The European chief negotiator Michel Barnier is travelling back to London on Friday to ‘physically negotiate’ a trade agreement with the British. The Frenchman and the rest of his team were in self-isolation last week after one of the diplomats was infected with the coronavirus.
Before stepping back into the Eurostar to the heart of London, Barnier said that the parties were still struggling with the same stumbling blocks. The committee also wants to see the commission and the member states involved in the implementation of the directive. These three issues have been the hottest issues since day one of the negotiations and have still not been resolved.

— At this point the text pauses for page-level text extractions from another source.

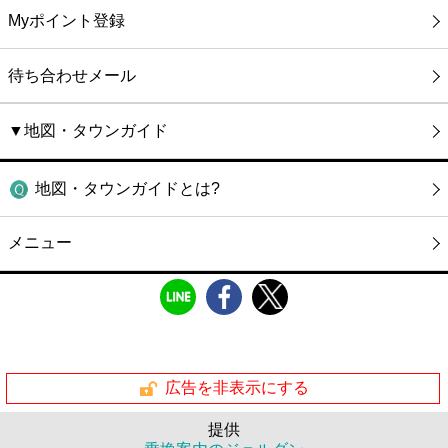
Myポイント登録
待ち合わせメール
▼地図・タウンガイド
地図・タウンガイドとは?
メニュー
広告を非表示にする
提供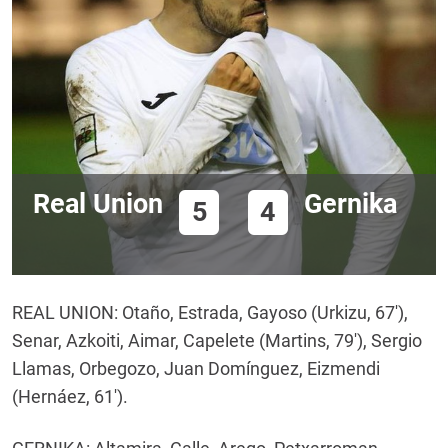
Real Union
Gernika
5
4
REAL UNION: Otaño, Estrada, Gayoso (Urkizu, 67'),
Senar, Azkoiti, Aimar, Capelete (Martins, 79'), Sergio
Llamas, Orbegozo, Juan Domínguez, Eizmendi
(Hernáez, 61').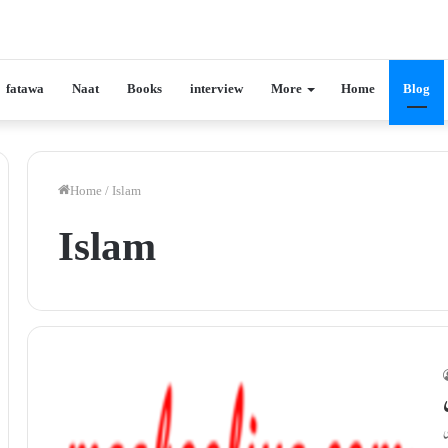
fatawa
Naat
Books
interview
More
Home
Blog
Home
/
Islam
Islam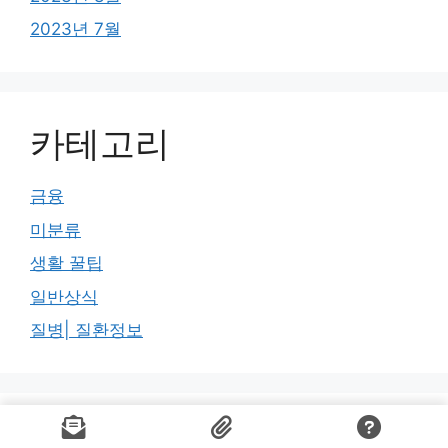
2023년 7월
카테고리
금융
미분류
생활 꿀팁
일반상식
질병| 질환정보
© 2026 정보 장터 캐시토피아
• Built with
GeneratePress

Where there were whispers in the House last week about a possible deal in the coming weeks, the smoke signals this week are a lot less optimistic. Diplomats say that the top negotiator behind closed doors ‘did not paint a rosy picture of the negotiations’. Barnier would also have threatened earlier this week not to come to London this weekend if the British were not to be more flexible.
Although the train journey continues, it is becoming more difficult every day to reach a trade agreement. The two parties have until 1 January to make a deal, because earlier this year the British decided not to extend the transition period.
If this is not the case, then there is a so-called no-Deal scenario, in which the trade agreements fall within the WTO’s rules. With import charges on many products as a result, the economic disaster scenario. A director of the British central bank said earlier this week that such a scenario is more precious than the damage caused by the coronacrisis.